India’s Gross Domestic Product growth rate for the full year 2020-’21 is expected to contract by 7.7% in real terms, as compared to a growth of 4.2% in the previous financial year, government data for the first advance estimates of this fiscal showed on Thursday. In nominal terms, the GDP growth rate is expected to contract by 4.2%, the data showed.
Real GDP refers to the growth rate in absolute terms, while nominal GDP is the inflation-adjusted figure.
As per the first advanced estimates of the national income released by the National Statistical Office on Thursday, there was contraction in all sectors with the exception of agriculture and electricity in this fiscal. Trade and hotels sector witnessed the sharpest contraction at 21.4%, followed by construction and manufacturing at 12.6% and 9.4%, respectively. Even agriculture, which is estimated to grow at 3.4%, will register a slower rate, as compared to 4% in 2019-’20.
If the final numbers for the GDP are as predicted on Thursday, this will be the sharpest contraction since Independence, according to Bloomberg. The economy had last witnessed a contraction in 1979-’80, when the growth rate shrunk by 5.24%.

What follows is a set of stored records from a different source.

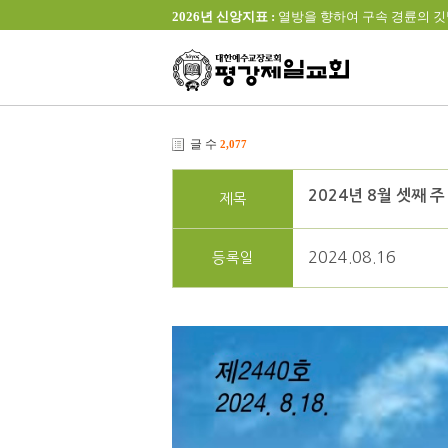
2026년 신앙지표 :
열방을 향하여 구속 경륜의 깃발을 높이 
글 수
2,077
2024년 8월 셋째 주
제목
2024.08.16
등록일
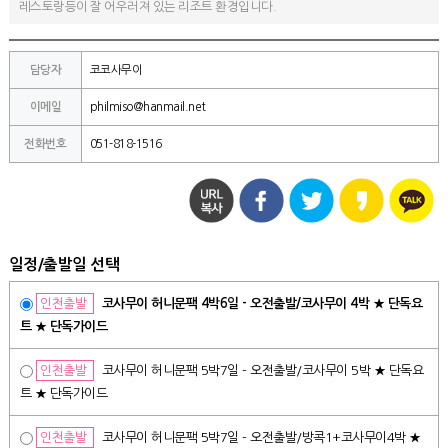
레스토랑등이 잘 어우러져 있는 리조트 환경입니다.
담당자
코코사무이
이메일
philmiso@hanmail.net
전화번호
051-818-1516
일정/출발일 선택
인천출발
코사무이 허니문팩 4박6일 - 오전출발/코사무이 4박 ★ 단독요
트 ★ 단독가이드
인천출발
코사무이 허니문팩 5박7일 - 오전출발/코사무이 5박 ★ 단독요
트 ★ 단독가이드
인천출발
코사무이 허니문팩 5박7일 - 오전출발/방콕1+코사무이4박 ★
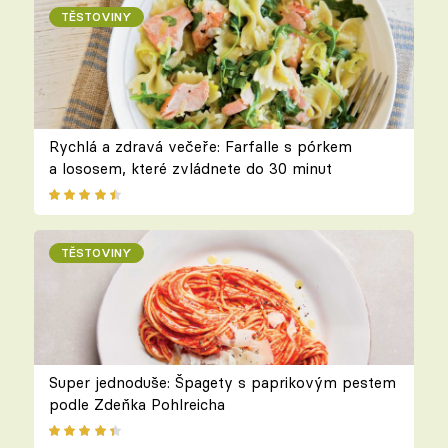
TĚSTOVINY
Rychlá a zdravá večeře: Farfalle s pórkem
a lososem, které zvládnete do 30 minut
TĚSTOVINY
Super jednoduše: Špagety s paprikovým pestem
podle Zdeňka Pohlreicha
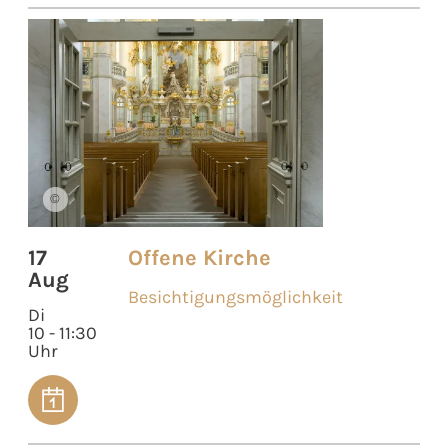
©
17
Offene Kirche
Aug
Besichtigungsmöglichkeit
Di
10 - 11:30
Uhr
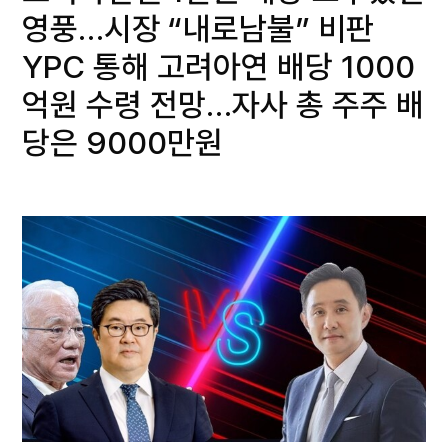
영풍…시장 “내로남불” 비판
YPC 통해 고려아연 배당 1000
억원 수령 전망…자사 총 주주 배
당은 9000만원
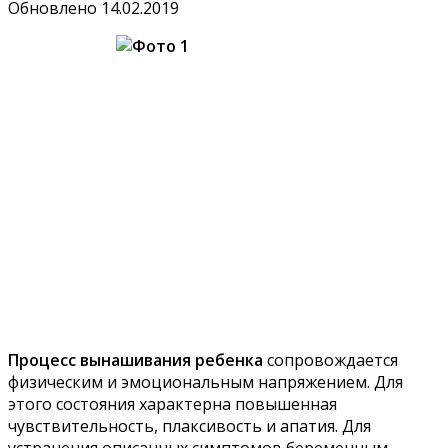
Обновлено
14.02.2019
Процесс вынашивания ребенка
сопровождается
физическим и эмоциональным напряжением. Для
этого состояния характерна повышенная
чувствительность, плаксивость и апатия. Для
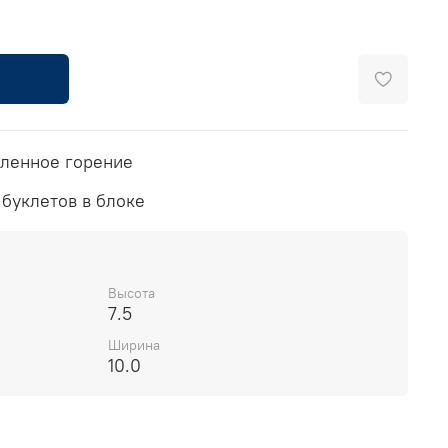
дленное горение
 буклетов в блоке
Высота
7.5
Ширина
10.0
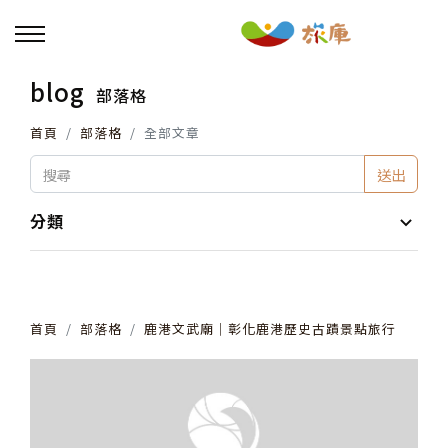
blog
部落格
回主選單
首頁
部落格
全部文章
活動報名
送出
小旅行及主題導覽
分類
講座、體驗與課程
首頁
部落格
鹿港文武廟│彰化鹿港歷史古蹟景點旅行
其他活動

The government said that the contraction was because of the nationwide lockdown imposed in March 2020 amid the coronavirus pandemic.
“Though the restrictions have been gradually lifted, there has been an impact on the economic activities as well as on the data collection mechanisms,” the government said in its release on Thursday.
The GDP growth rate contracted by 7.5% in the second quarter (July-September), after shrinking by an unprecedented 23.9% in the first three month period (April-June) of this financial year. Last month, the Reserve Bank of India had predicted the growth rate may enter the positive territory in the third quarter (October-December). Earlier, the central bank had also revised real GDP growth rate projection for the year 2020-’21 from -9.5% to -7.5%, after its bi-monthly monetary police meeting in December.
The first advance estimates for a financial year is usually released before the Union Budget for the next year. This data, as well as projections for the coming year, are shared by NSO with the Finance Ministry and other departments, to aid in the budget-making process.